Ace Wire Spring and Form Company v. WCAB (Walshesky).
93 A.3rd 923, (Pa. Cmwlth, 2014), 2104 WL 2576059, filed June 10, 2014
In this case, the employer had appealed, contending that Mr. Walshesky was not in the course and scope of his employment when the injury occurred. The claim petition alleged a “head injury which caused a left sided stroke from his shoulder to his foot.” The WCJ found that claimant had arrived at the work site sometime between 6:30 and 7:30 a.m. on Dec. 4, 2007, that he normally did arrive at the work site early to avoid heavy traffic, that he parked in a parking lot which the employer provided for employees, that claimant left his vehicle, intending to pick up his clean uniforms and return them to his vehicle prior to his start time of 8 a.m., and he sustained a head injury when he fell on ice on his way to pick up the uniforms. The WCJ concluded that the injury occurred in the course and scope of claimant’s employment, and granted the claim petition. With respect to the claimant’s medical condition, footnote 6 of the court’s opinion reads as follows: “Claimant described that while he regained some movement in his left leg after approximately six months of therapy, he has never regained use of his left hand and arm, and he has been informed that his condition will not improve. R.R. at 23a-25a. Claimant has a 2-inch scar from the accident, and uses a wheelchair because he is only able to walk ‘[a] little bit with a cane.’ R.R. at 35a; see also R.R. at 24a-25a, 28a.”
Employer appealed the WCJ’s decision, and the WCAB affirmed the WCJ’s granting of the claim petition. With respect to its appeal to the Commonwealth Court, the court wrote: “Employer argued that the Board erred in affirming the WCJ’s finding that claimant was in the course and scope of his employment or furthering employer’s interests or affairs ‘when he arrived at Employer’s facility an unreasonable time prior to his scheduled work shift.’ Employer Br. at 17. We disagree.”
The court began its substantive discussion by quoting the summary of Section 301 ( c ) (1) of the act as set forth in U. S. Airways v.Workers’ Comp. Appeal Bd. (Dixon), 764 A.2d 635 (Pa. Cmwlth. 2000).The court then summarized the principle applicable to this case as follows: “Thus, if an employee is ‘actually engaged in furtherance of the employer’s business or affairs’ when he is injured on an employer’s premises, the injury was sustained in the course of his employment. U.S. Airways, 764 A.2d at 640.” The court then wrote: “The operative phrase ‘actually engaged in the furtherance of the business or affairs of the employer,’ … must be given a liberal construction…. [D]etermining whether an employee is acting in the course of employment at the time of an injury is a question of law, which must be based on the findings of fact made by the WCJ.” Lewis v. Workers’ Comp. Appeal Bd. (Andy Frain Servs., Inc.), 29 A.3d 851,862 (Pa. Cmwlth. 2011) (citation omitted; emphasis added).”

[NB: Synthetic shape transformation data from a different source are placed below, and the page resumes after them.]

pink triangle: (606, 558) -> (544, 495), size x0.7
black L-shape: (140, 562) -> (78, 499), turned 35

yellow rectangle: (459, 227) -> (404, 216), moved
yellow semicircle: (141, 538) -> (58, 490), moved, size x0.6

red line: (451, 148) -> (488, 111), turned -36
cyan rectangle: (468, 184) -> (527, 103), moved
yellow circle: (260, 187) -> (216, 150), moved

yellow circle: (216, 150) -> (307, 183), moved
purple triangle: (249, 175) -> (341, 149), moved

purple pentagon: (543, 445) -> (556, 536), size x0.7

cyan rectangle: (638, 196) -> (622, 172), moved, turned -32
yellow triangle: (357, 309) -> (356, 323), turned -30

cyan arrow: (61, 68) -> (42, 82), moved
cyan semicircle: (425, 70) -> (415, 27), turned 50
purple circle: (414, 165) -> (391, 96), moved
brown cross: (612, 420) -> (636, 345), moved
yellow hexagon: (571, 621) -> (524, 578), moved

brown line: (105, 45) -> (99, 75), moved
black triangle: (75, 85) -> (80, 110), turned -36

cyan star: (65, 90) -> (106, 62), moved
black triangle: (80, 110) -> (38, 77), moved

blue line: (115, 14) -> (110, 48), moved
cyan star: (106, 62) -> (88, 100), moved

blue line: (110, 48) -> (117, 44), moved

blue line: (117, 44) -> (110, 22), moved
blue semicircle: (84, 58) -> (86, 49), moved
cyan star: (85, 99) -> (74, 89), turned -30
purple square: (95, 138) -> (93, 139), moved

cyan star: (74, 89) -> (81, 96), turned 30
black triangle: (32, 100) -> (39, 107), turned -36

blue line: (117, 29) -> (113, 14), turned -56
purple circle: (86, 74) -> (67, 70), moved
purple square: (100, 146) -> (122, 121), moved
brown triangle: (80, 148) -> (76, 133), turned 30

The next six pages of the court’s opinion contain a discussion of the testimony of the various witnesses and the WCJ’s critical findings of fact and credibility determinations. The court concluded that the following critical findings/credibility determinations of the WCJ were supported by substantial evidence: (1) claimant arrived at work sometime between 6:30 and 7:30 a.m.; (2) claimant left his vehicle, intending to retrieve his clean work uniforms and return them to his car so that he would not forget them when his shift ended for the day; (3) as claimant returned to the employer’s building after placing the clean uniforms in his vehicle, he fell on the ice and was injured.
The court discussed and compared the facts of this case with several other reported opinions. With respect to claimant’s time of arrival, the court concluded its discussion of this issue as follows: “Because the Court must uphold findings of fact supported by substantial evidence, examine testimony in the light most favorable to the prevailing party below and liberally construe a remedial statute like the Act, this Court concludes that the evidence did not establish that Claimant arrived at Employer’s premises on December 4, 2007 an unreasonable amount of time before his shift began.”
With respect to the claimant’s actions in general, the court then wrote: “There was no credible evidence ‘to show that [Claimant] had abandoned his employment, or that he was engaged in something entirely foreign thereto, or that he acted contrary to any positive orders of his employer, or that he was a trespasser’ within the time leading up to his shift. Wolsko, 44 A.2d at 877. Claimant collected his uniforms which were provided and cleaned as an Employer-provided benefit, and he put them in his car. We hold that the Board did not err by affirming the WCJ’s determination that Claimant’s December 4, 2007 injury occurred while he was in furtherance of Employer’s interests and, therefore he was in the course and scope of his employment.”